Note that attracting women is not the same as interacting with women.

You clearly are a patient person! At least more patient than any of the girls I dated as a teenager. I figured out pretty quickly that if I didn’t make a move by the first or second date they’d be like “what the fuck is wrong with this guy?”

I was pretty clueless up until around…well…now I guess. But especially as a kid and definitely before I could drive a car. Probably missed out on a fair amount of casual dating. It’s not like there was some guide book to dating as a teenager. And I don’t mean in some creepy Mystery Method pick-up artist sort of way. I mean just basic shit like “how and when do you ask a girl out?”, “Where do you go?” “When is the appropriate time to make a move?”

Yeah, no kidding - I have an older sister and interact with women just fine. I treat them like humans and everything! But Lothario I’m not. I’m about as good at courting women as I am at courting my older sister.

My sister is five years younger than I am, so that may have been too big a difference. Anyway, I always (and still do) had plenty of female friends. My issue is that I could never tell who was attracted to me and who wasn’t. Ms. P has told me several times that women were giving me a “look”, and I didn’t see it. It’s rare that I can even see it in retrospect. I suppose that mean that I’m still socially backward in that way.

Growing up, I had an older sister and a twin sister. That didn’t help me any in the anxiety / shyness / awkwardness / lost-for-words conundrum I experienced when trying to communicate with girls I liked.

Yeah but didnt you guy’s who had sisters, didnt they give you some tips or clue you in?

Not even once. Not that I’ve asked for tips.

I have to ask, why didn’t any of the girls make the first move? Or was this pre-Helen Gurley Brown?

Even post-Helen Gurley Brown, women have been discouraged from making the moves on a guy. It’s rarely depicted in the media except as something awkward, desperate, or comical. Women’s magazines often implicitly discourage it by giving flirting tips that offer plausible deniability to allow women to save face if he’s not interested. There was that book “He’s Just Not That Into You” from the mid-aughts that explicitly told women not to ask guys out, because if a guy was interested, he would inevitably do the asking, so you were just setting yourself up for rejection by making the first move. It’s hard to overcome that conditioning, and even if you do, you still have to deal with that same awkwardness and fear of rejection that men do.

I thought I was being very obvious in flirting with my now-husband in law school. Most guys would have picked up on my interest, in my experience. I certainly could have just asked him out. But I thought if he was interested in me, he would have made a move, or at least acted a little more flirtatious instead of just being friendly and professional. Turns out we were both making the same mistake. It took months, but I finally suggested a friendly group outing, hoping it would become more than friendly, and long story short it did.
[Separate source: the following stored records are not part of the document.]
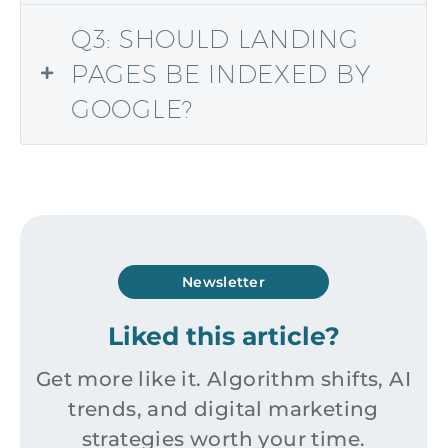
Q3: SHOULD LANDING
PAGES BE INDEXED BY
GOOGLE?
Newsletter
Liked this article?
Get more like it. Algorithm shifts, AI
trends, and digital marketing
strategies worth your time.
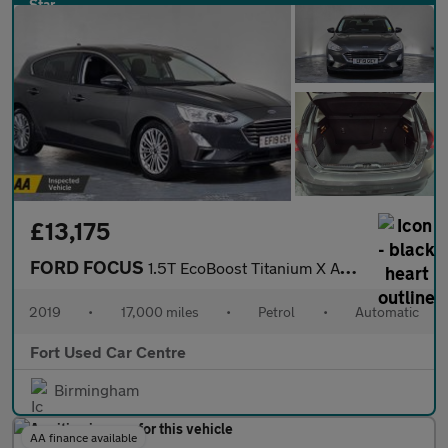
£13,175
FORD FOCUS
1.5T EcoBoost Titanium X Auto Euro 6 (s/s) 5dr
2019
•
17,000 miles
•
Petrol
•
Automatic
Fort Used Car Centre
Birmingham
AA finance available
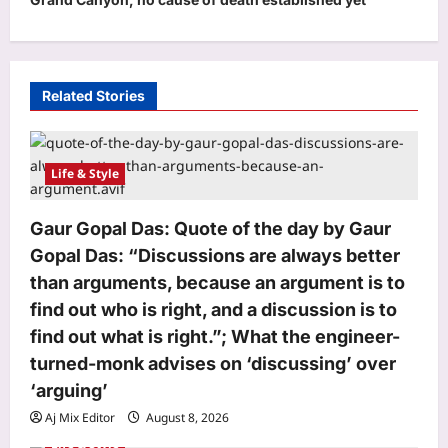
a
v
i
Related Stories
g
a
t
Life & Style
i
o
Gaur Gopal Das: Quote of the day by Gaur
Gopal Das: “Discussions are always better
n
than arguments, because an argument is to
find out who is right, and a discussion is to
find out what is right.”; What the engineer-
turned-monk advises on ‘discussing’ over
‘arguing’
Aj Mix Editor
August 8, 2026
Life & Style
That was in my twenties, though; the OP was about the pre-teen years. I will say that there was a time between about ages 8 and 13 when I and most girls I knew were keenly interested in boys, but most of them didn’t seem interested in girls. I agree about the realness of the Tina and Jimmy saga. But we didn’t perceive it as the boys lagging behind us socially, even if that’s what it was. We mostly perceived it as personal rejection, and it hurt.

I’ve noticed that a lot of boys/young men who struggle with dating, and adult men who remember struggling, seem to think that all this stuff was easy for the girls. It wasn’t. For those of us who put ourselves out there, boys could and did reject us just as cruelly as we rejected them. For those cowed into waiting for the boys to ask us out, it was usually a very long, painful, and fruitless wait. For those of us who did get asked out, it could be thrilling (if we liked him), painfully awkward (if we didn’t), and occasionally terrifying (if he didn’t respond well to being rejected.) There was no book for us either, and most of us had social skills that were average or below. You couldn’t pay me to relive even one day of that horrorshow.